Qualifié de « pédiatre eugéniste », il a été un membre actif de la Société française d'eugénique, et a soutenu des mesures visant à « réduire le nombre de nouveau-nés que la société juge indésirables ».

Premières années de médecine

modifier

Raymond Turpin est admis à la Faculté de médecine de Paris en 1914. En 1915, il est mobilisé comme médecin auxiliaire, et rejoint Verdun. Trois ans plus tard, il est gravement intoxiqué par le gaz de combat. Il recevra ultérieurement la Croix de guerre 1914-1918. Après la fin de cette guerre, il reprend ses études de médecine. Il est nommé interne des hôpitaux de Paris en 1921. Dans le cadre de l'Institut Pasteur, il participe avec Albert Calmette et Benjamin Weill-Hallé aux premiers essais de vaccination par le BCG, destiné à prévenir la tuberculose. Il poursuivra cette collaboration jusqu'en 1933.

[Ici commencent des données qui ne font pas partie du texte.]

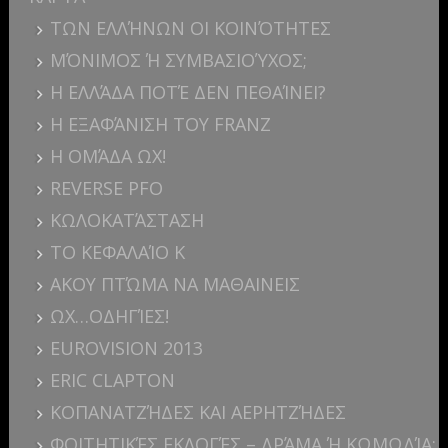
ΤΩΝ ΕΛΛΉΝΩΝ ΟΙ ΚΟΙΝΌΤΗΤΕΣ
ΜΌΝΙΜΟΣ Ή ΣΥΜΒΑΣΙΟΎΧΟΣ;
Η ΕΛΛΆΔΑ ΠΟΤΈ ΔΕΝ ΠΕΘΑΊΝΕΙ?
Η ΕΞΑΦΆΝΙΣΗ ΤΟΥ FRANZ
Η ΟΜΆΔΑ ΩΧ!
REVERSE PFO
ΚΩΛΟΚΑΤΆΣΤΑΣΗ
ΤΟ ΚΕΦΑΛΑΊΟ Κ
ΑΚΟΥ ΠΤΏΜΑ ΝΑ ΜΑΘΑΙΝΕΙΣ
ΩΧ…ΟΔΗΓΊΕΣ!
EUROVISION 2013
ERIC CLAPTON
ΚΟΠΑΝΑΤΖΉΔΕΣ ΚΑΙ ΑΕΡΗΤΖΉΔΕΣ
ΦΟΙΤΗΤΙΚΈΣ ΕΚΛΟΓΈΣ – ΔΡΆΜΑ Ή ΚΩΜΩΔΊΑ;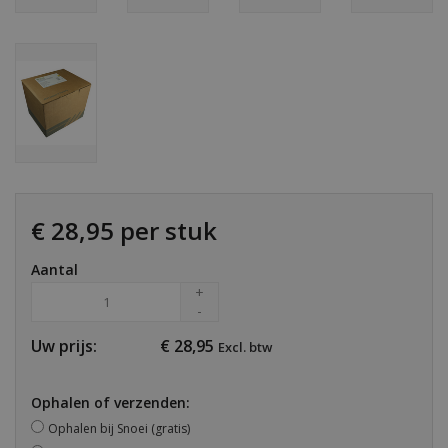
€ 28,95 per stuk
Aantal
+
-
Uw prijs:
€
28,95
Excl. btw
Ophalen of verzenden:
Ophalen bij Snoei (gratis)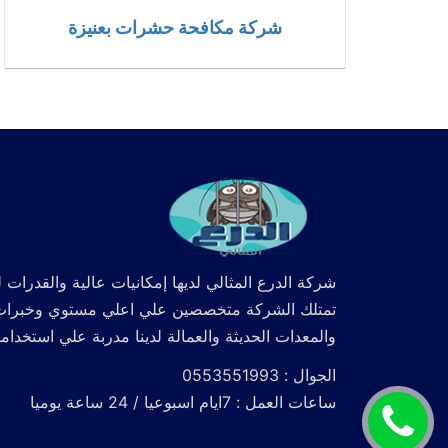
شركة مكافحة حشرات بعنيزة
شركة الدرع المثالي لديها إمكانيات عالية والقدرات ل
تمتلك الشركة متخصصين علي اعلي مستوي وخبرات كما
والمعدات الحديثة والعمالة لدينا مدربة علي استخدام
الجوال : 0553551993
ساعات العمل : 7ايام اسبوعيا / 24 ساعة يوميا
اتصل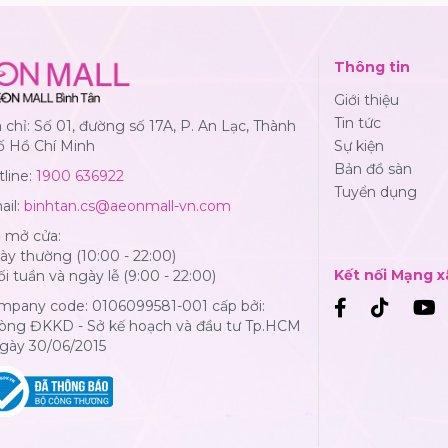
Thông tin
Giới thiệu
Tin tức
 chỉ: Số 01, đường số 17A, P. An Lạc, Thành
ố Hồ Chí Minh
Sự kiện
Bản đồ sàn
line:
1900 636922
Tuyển dụng
ail:
binhtan.cs@aeonmall-vn.com
ờ mở cửa:
y thường (10:00 - 22:00)
Kết nối Mạng x
i tuần và ngày lễ (9:00 - 22:00)
mpany code: 0106099581-001 cấp bởi:
òng ĐKKD - Sở kế hoạch và đầu tư Tp.HCM
Ngày 30/06/2015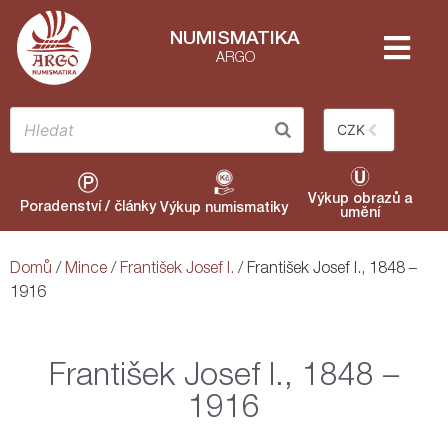
NUMISMATIKA
ARGO
CZK
Výkup obrazů a
Poradenství / články
Výkup numismatiky
umění
Domů
/
Mince
/
František Josef I.
/ František Josef I., 1848 –
1916
František Josef I., 1848 –
1916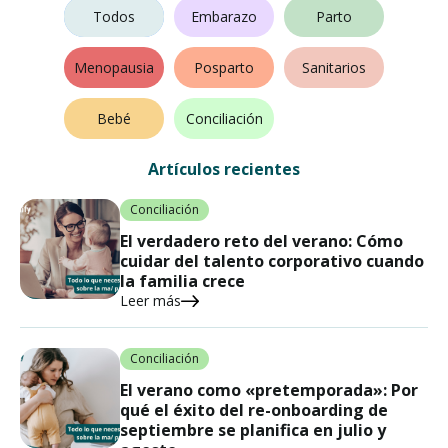
Fertilidad
Todos
Embarazo
Parto
Menopausia
Posparto
Sanitarios
Bebé
Conciliación
Artículos recientes
Conciliación
El verdadero reto del verano: Cómo
cuidar del talento corporativo cuando
la familia crece
Leer más
Conciliación
El verano como «pretemporada»: Por
qué el éxito del re-onboarding de
septiembre se planifica en julio y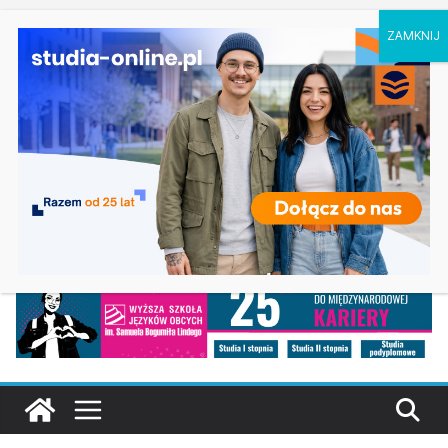
czwartek, 6 sierpnia, 2026
Ostatnie
Praca socjalna – Akademia Pedagogiki
wpisy:
Specjalnej w Warszawie
Studia pedagogiczne w Olsztynie
Zarządzanie w Gorzowie Wielkopolskim
Turystyka i rekreacja w Częstochowie
Energetyka w Koszalinie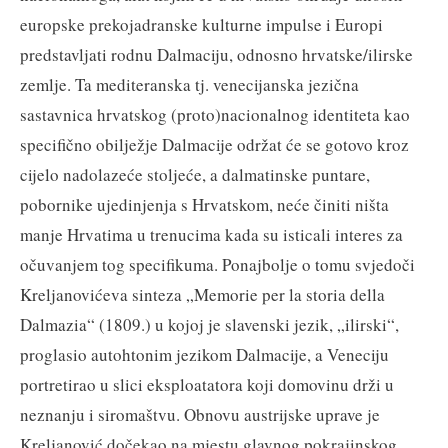
europske prekojadranske kulturne impulse i Europi
predstavljati rodnu Dalmaciju, odnosno hrvatske/ilirske
zemlje. Ta mediteranska tj. venecijanska jezična
sastavnica hrvatskog (proto)nacionalnog identiteta kao
specifično obilježje Dalmacije održat će se gotovo kroz
cijelo nadolazeće stoljeće, a dalmatinske puntare,
pobornike ujedinjenja s Hrvatskom, neće činiti ništa
manje Hrvatima u trenucima kada su isticali interes za
očuvanjem tog specifikuma. Ponajbolje o tomu svjedoči
Kreljanovićeva sinteza „Memorie per la storia della
Dalmazia“ (1809.) u kojoj je slavenski jezik, „ilirski“,
proglasio autohtonim jezikom Dalmacije, a Veneciju
portretirao u slici eksploatatora koji domovinu drži u
neznanju i siromaštvu. Obnovu austrijske uprave je
Kreljanović dočekao na mjestu glavnog pokrajinskog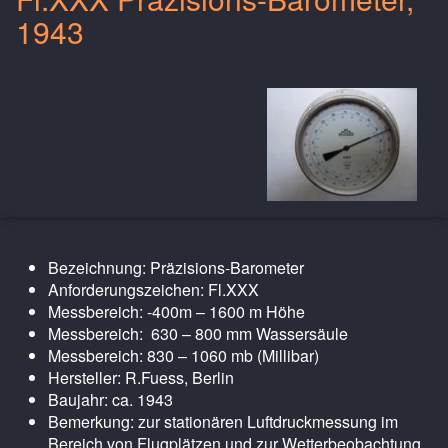
1943
Bezeichnung: Präzisions-Barometer
Anforderungszeichen: Fl.XXX
Messbereich: -400m – 1600 m Höhe
Messbereich: 630 – 800 mm Wassersäule
Messbereich: 830 – 1060 mb (Millibar)
Hersteller: R.Fuess, Berlin
Baujahr: ca. 1943
Bemerkung: zur stationären Luftdruckmessung im
Bereich von Flugplätzen und zur Wetterbeobachtung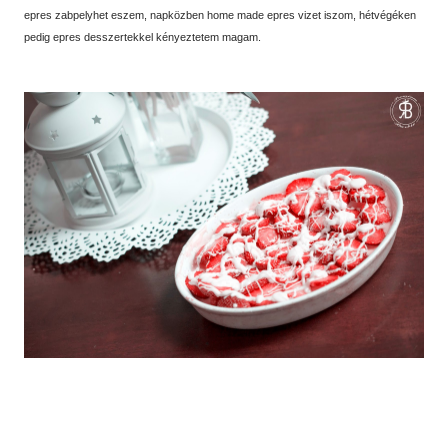
epres zabpelyhet eszem, napközben home made epres vizet iszom, hétvégéken
pedig epres desszertekkel kényeztetem magam.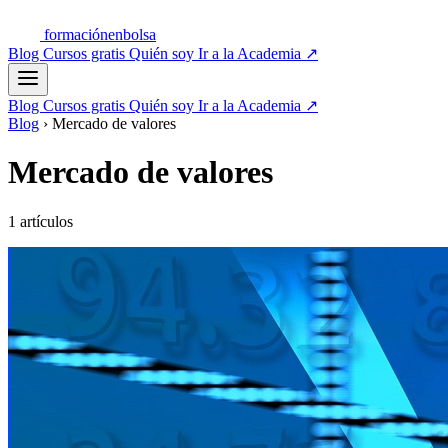
formación
enbolsa
Blog
Cursos gratis
Quién soy
Ir a la Academia
↗
Blog
Cursos gratis
Quién soy
Ir a la Academia
↗
Blog
›
Mercado de valores
Mercado de valores
1 artículos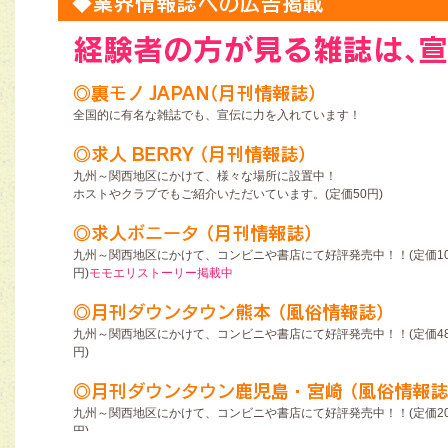
全国的に有名な雑誌でも、宣伝に力を入れています！
九州～関西地区にかけて、様々な場所に設置中！
ホストやクラブでもご紹介いただいています。(定価50円)
九州～関西地区にかけて、コンビニや書店にて好評発売中！！(定価10
円)
モモエリストーリー掲載中
九州～関西地区にかけて、コンビニや書店にて好評発売中！！(定価48
円)
九州～関西地区にかけて、コンビニや書店にて好評発売中！！(定価20
円)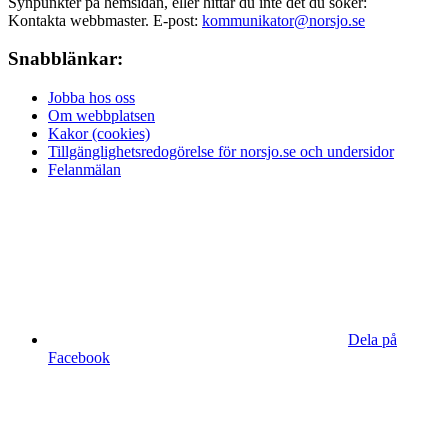
Synpunkter på hemsidan, eller hittar du inte det du söker:
Kontakta webbmaster. E-post:
kommunikator@norsjo.se
Snabblänkar:
Jobba hos oss
Om webbplatsen
Kakor (cookies)
Tillgänglighetsredogörelse för norsjo.se och undersidor
Felanmälan
Dela på
Facebook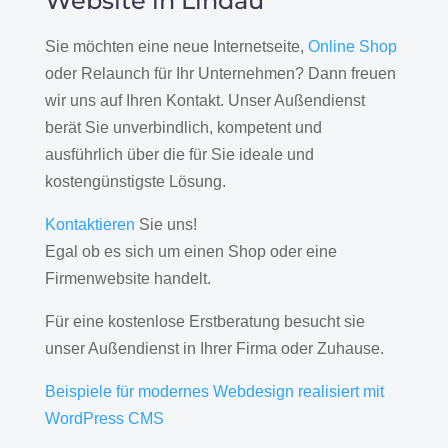
Website in Lindau
Sie möchten eine neue Internetseite,
Online Shop
oder Relaunch für Ihr Unternehmen? Dann freuen
wir uns auf Ihren Kontakt. Unser Außendienst
berät Sie unverbindlich, kompetent und
ausführlich über die für Sie ideale und
kostengünstigste Lösung.
Kontaktieren
Sie uns!
Egal ob es sich um einen Shop oder eine
Firmenwebsite handelt.
Für eine kostenlose Erstberatung besucht sie
unser Außendienst in Ihrer Firma oder Zuhause.
Beispiele für modernes Webdesign realisiert mit
WordPress CMS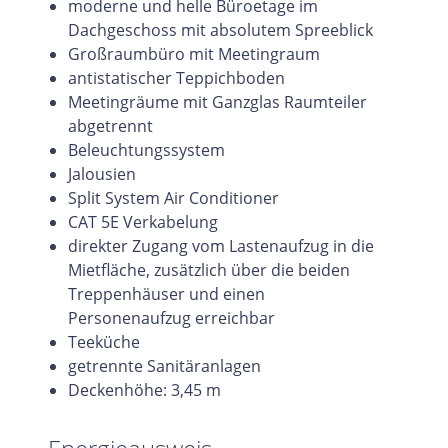
moderne und helle Büroetage im
Dachgeschoss mit absolutem Spreeblick
Großraumbüro mit Meetingraum
antistatischer Teppichboden
Meetingräume mit Ganzglas Raumteiler
abgetrennt
Beleuchtungssystem
Jalousien
Split System Air Conditioner
CAT 5E Verkabelung
direkter Zugang vom Lastenaufzug in die
Mietfläche, zusätzlich über die beiden
Treppenhäuser und einen
Personenaufzug erreichbar
Teeküche
getrennte Sanitäranlagen
Deckenhöhe: 3,45 m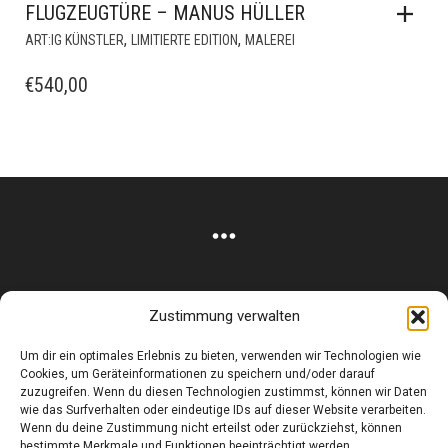
FLUGZEUGTÜRE – MANUS HÜLLER
,
,
ART:IG KÜNSTLER
LIMITIERTE EDITION
MALEREI
€
540,00
Zustimmung verwalten
Corneliusstr. 19, München, 80469, Germany
Um dir ein optimales Erlebnis zu bieten, verwenden wir Technologien wie
Telefon: +49 (0)89 552 985 72
Cookies, um Geräteinformationen zu speichern und/oder darauf
Öffnungszeiten: Di. - FR. 11.00 –19.30 UHR · SA. 11.00 –18.00
zuzugreifen. Wenn du diesen Technologien zustimmst, können wir Daten
wie das Surfverhalten oder eindeutige IDs auf dieser Website verarbeiten.
UHR
Wenn du deine Zustimmung nicht erteilst oder zurückziehst, können
bestimmte Merkmale und Funktionen beeinträchtigt werden.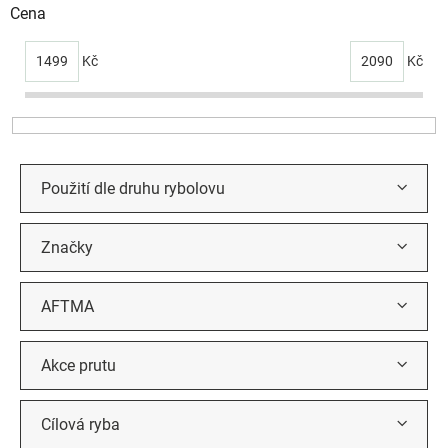
i
Cena
s
p
1499
Kč
2090
Kč
r
o
d
u
k
t
Použití dle druhu rybolovu
ů
Značky
AFTMA
Akce prutu
Cílová ryba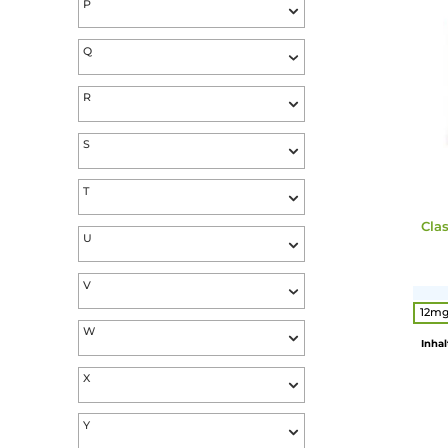
M
N
O
P
Q
R
S
T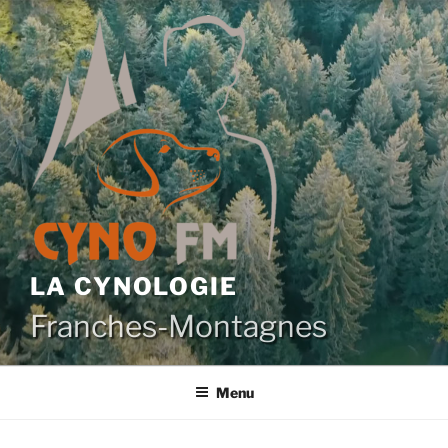
Aller
au
contenu
principal
LA CYNOLOGIE
Franches-Montagnes
Menu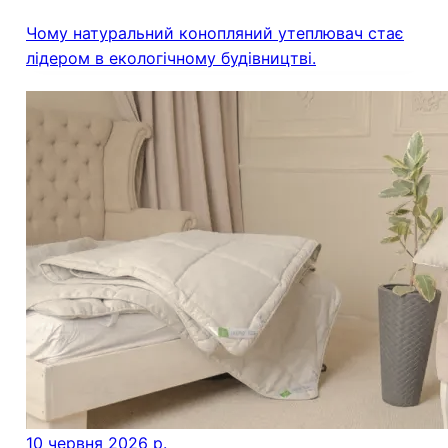
Чому натуральний конопляний утеплювач стає
лідером в екологічному будівництві.
10 червня 2026 р.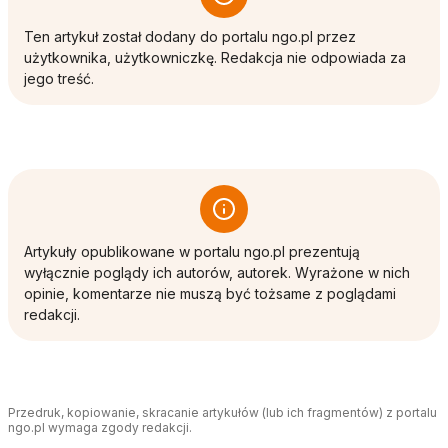
Ten artykuł został dodany do portalu ngo.pl przez
użytkownika, użytkowniczkę. Redakcja nie odpowiada za
jego treść.
Artykuły opublikowane w portalu ngo.pl prezentują
wyłącznie poglądy ich autorów, autorek. Wyrażone w nich
opinie, komentarze nie muszą być tożsame z poglądami
redakcji.
Przedruk, kopiowanie, skracanie artykułów (lub ich fragmentów) z portalu
ngo.pl wymaga zgody redakcji.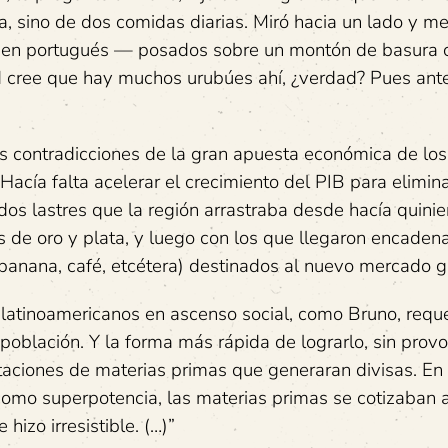
a, sino de dos comidas diarias. Miró hacia un lado y m
n en portugués — posados sobre un montón de basura 
ed cree que hay muchos urubúes ahí, ¿verdad? Pues ant
s contradicciones de la gran apuesta económica de los
acía falta acelerar el crecimiento del PIB para elimina
os lastres que la región arrastraba desde hacía quinie
s de oro y plata, y luego con los que llegaron encade
, banana, café, etcétera) destinados al nuevo mercado g
latinoamericanos en ascenso social, como Bruno, reque
 población. Y la forma más rápida de lograrlo, sin prov
rtaciones de materias primas que generaran divisas. En
mo superpotencia, las materias primas se cotizaban al
hizo irresistible. (…)”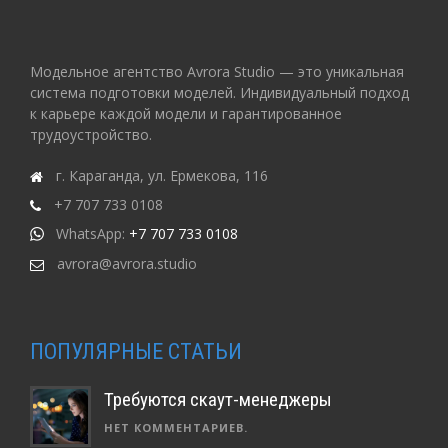
Модельное агентство Avrora Studio — это уникальная
система подготовки моделей. Индивидуальный подход
к карьере каждой модели и гарантированное
трудоустройство.
г. Караганда, ул. Ермекова, 116
+7 707 733 0108
WhatsApp:
+7 707 733 0108
avrora@avrora.studio
ПОПУЛЯРНЫЕ СТАТЬИ
Требуются скаут-менеджеры
НЕТ КОММЕНТАРИЕВ.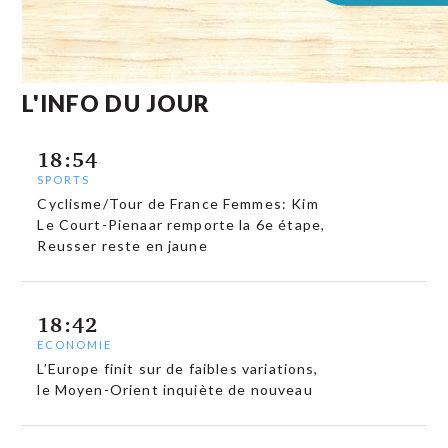
L'INFO DU JOUR
18:54
SPORTS
Cyclisme/Tour de France Femmes: Kim
Le Court-Pienaar remporte la 6e étape,
Reusser reste en jaune
18:42
ECONOMIE
L’Europe finit sur de faibles variations,
le Moyen-Orient inquiète de nouveau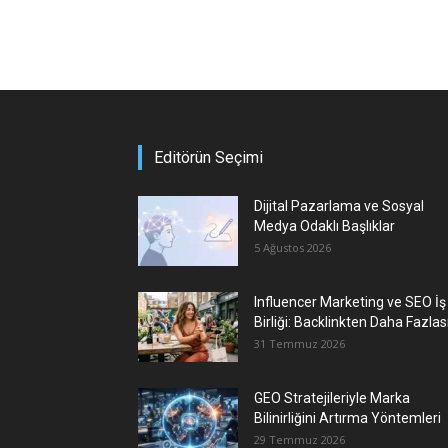
Editörün Seçimi
Dijital Pazarlama ve Sosyal
Medya Odaklı Başlıklar
5 Ağustos 2026
Influencer Marketing ve SEO İş
Birliği: Backlinkten Daha Fazlas
31 Temmuz 2026
GEO Stratejileriyle Marka
Bilinirliğini Artırma Yöntemleri
29 Temmuz 2026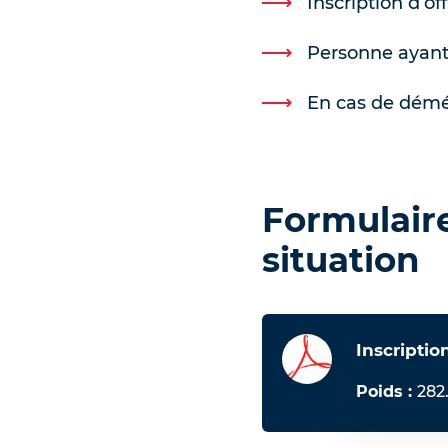
Inscription d’of
Personne ayant 
En cas de dé
Formulaire
situation
Inscriptio
Poids :
282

Dans le hall principal de la faculté de médecine des Saints-Pères à Paris, site de l'ancien hôpital de la Charité détruit en 1935, une plaque commémore ainsi les débuts de la vaccination par le BCG[2] :

« LA VACCINATION HUMAINE CONTRE LA TUBERCULOSE PAR LE VACCIN BCG DE CALMETTE ET GUÉRIN FUT APPLIQUÉE POUR LA PREMIERE FOIS EN 1921 PAR BENJAMIN WEILL-HALLÉ ET RAYMOND TURPIN A L’HOPITAL DE LA CHARITÉ QUI S’ÉLEVAIT ICI. »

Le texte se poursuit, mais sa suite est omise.